Arroyo is depicted in the first episodes as a young, attractive and courageous man that during a carnival falls in love with Jaqueline Ramón, daughter of the owner of a local music label. Arroyo is soon engulfed in a love triangle.

A sad part of Arroyo's life was captured in the series when his mother Ángela died.

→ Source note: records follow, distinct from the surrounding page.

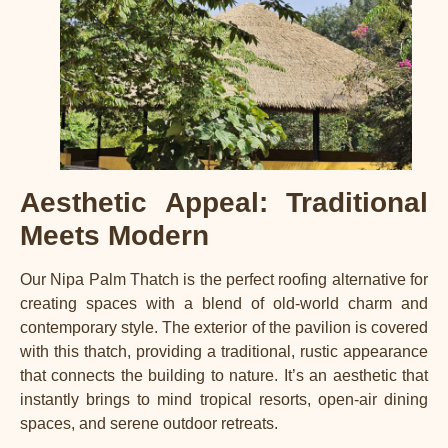
Aesthetic Appeal: Traditional
Meets Modern
Our Nipa Palm Thatch is the perfect roofing alternative for
creating spaces with a blend of old-world charm and
contemporary style. The exterior of the pavilion is covered
with this thatch, providing a traditional, rustic appearance
that connects the building to nature. It’s an aesthetic that
instantly brings to mind tropical resorts, open-air dining
spaces, and serene outdoor retreats.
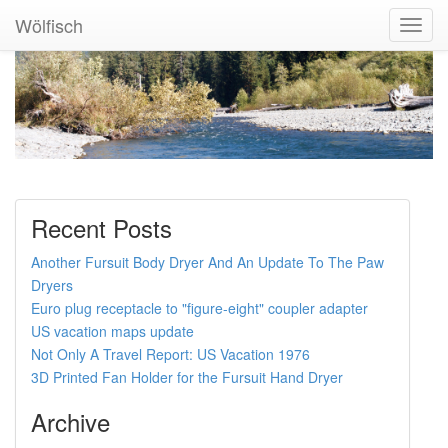
Wölfisch
Toggl
Navig
Recent Posts
Another Fursuit Body Dryer And An Update To The Paw
Dryers
Euro plug receptacle to "figure-eight" coupler adapter
US vacation maps update
Not Only A Travel Report: US Vacation 1976
3D Printed Fan Holder for the Fursuit Hand Dryer
Archive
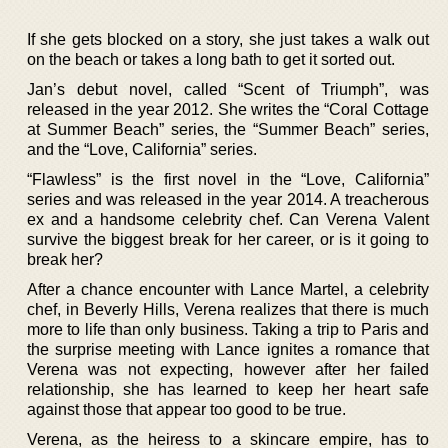
If she gets blocked on a story, she just takes a walk out
on the beach or takes a long bath to get it sorted out.
Jan’s debut novel, called “Scent of Triumph”, was
released in the year 2012. She writes the “Coral Cottage
at Summer Beach” series, the “Summer Beach” series,
and the “Love, California” series.
“Flawless” is the first novel in the “Love, California”
series and was released in the year 2014. A treacherous
ex and a handsome celebrity chef. Can Verena Valent
survive the biggest break for her career, or is it going to
break her?
After a chance encounter with Lance Martel, a celebrity
chef, in Beverly Hills, Verena realizes that there is much
more to life than only business. Taking a trip to Paris and
the surprise meeting with Lance ignites a romance that
Verena was not expecting, however after her failed
relationship, she has learned to keep her heart safe
against those that appear too good to be true.
Verena, as the heiress to a skincare empire, has to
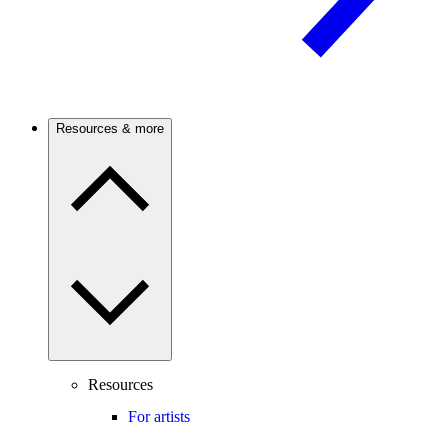
Resources & more
Resources
For artists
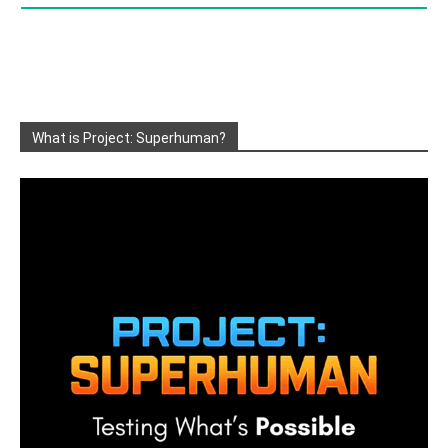
What is Project: Superhuman?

The serial also focuses on Arroyo's struggle to succeed in the musical business and uses the lyrics from his most popular songs as a narrative device throughout the episodes.

== Cast ==
- Jair Romero as Joe Arroyo
- Mauro Castillo as Wilson Manyoma
- Estefanía Borge as Jacqueline Ramón
- Kimberly Reyes as Luz Mary
- Carlos Mariño as Enrrique Carrillo
- Walter Días as Piper Pimienta
- Diana Wiswell as Daniela
- Alejandro Palacio as Pepe Leal
- Víctor Hugo Trespalacios as Eugenio Trespalacios
- Jeymmy Paola Vargas as Adela Martelo
- Ana Lucía Silva as María Inés
- Diego Martín Vásquez as Gustavo García
- Juan Alfonso Baptista as Iván Nava
- Ilja Rosendahl as Dr Henríquez
- Felipe Calero as Chelito de Castro
- María Isabel Henao as Nancy Bernal de Carrillo
- Patricia Tamayo as Myriam Roca
- Martín Armenta as Roberto Solano
- Sebastián Sánchez as Juventino Requejo
- Diego Vásquez as Julio Ernesto Estrada "Fruko"
- Andrés Suárez as Francisco Vergara
- Horacio Tavera as Pedro Spirko
- Carmenza Gómez as La tía 'Ceci'
- Eileen Roca as Rosario
- Ramses Ramos as Víctor del Real
- Fernando Arévalo as Polo
- Magali Caicedo as Ángela González
- Santiago Miniño as Javier

== Production ==

Screenwriter Andrés Salgado started working on the project in 1999. Artist Joe Arroyo gave permission to the serial and personally recounted some of the anecdotes to the writing team.

Many locations around five cities (Cartagena, Barranquilla, Medellín, Bogotá and San Basilio de Palenque) were used for filming.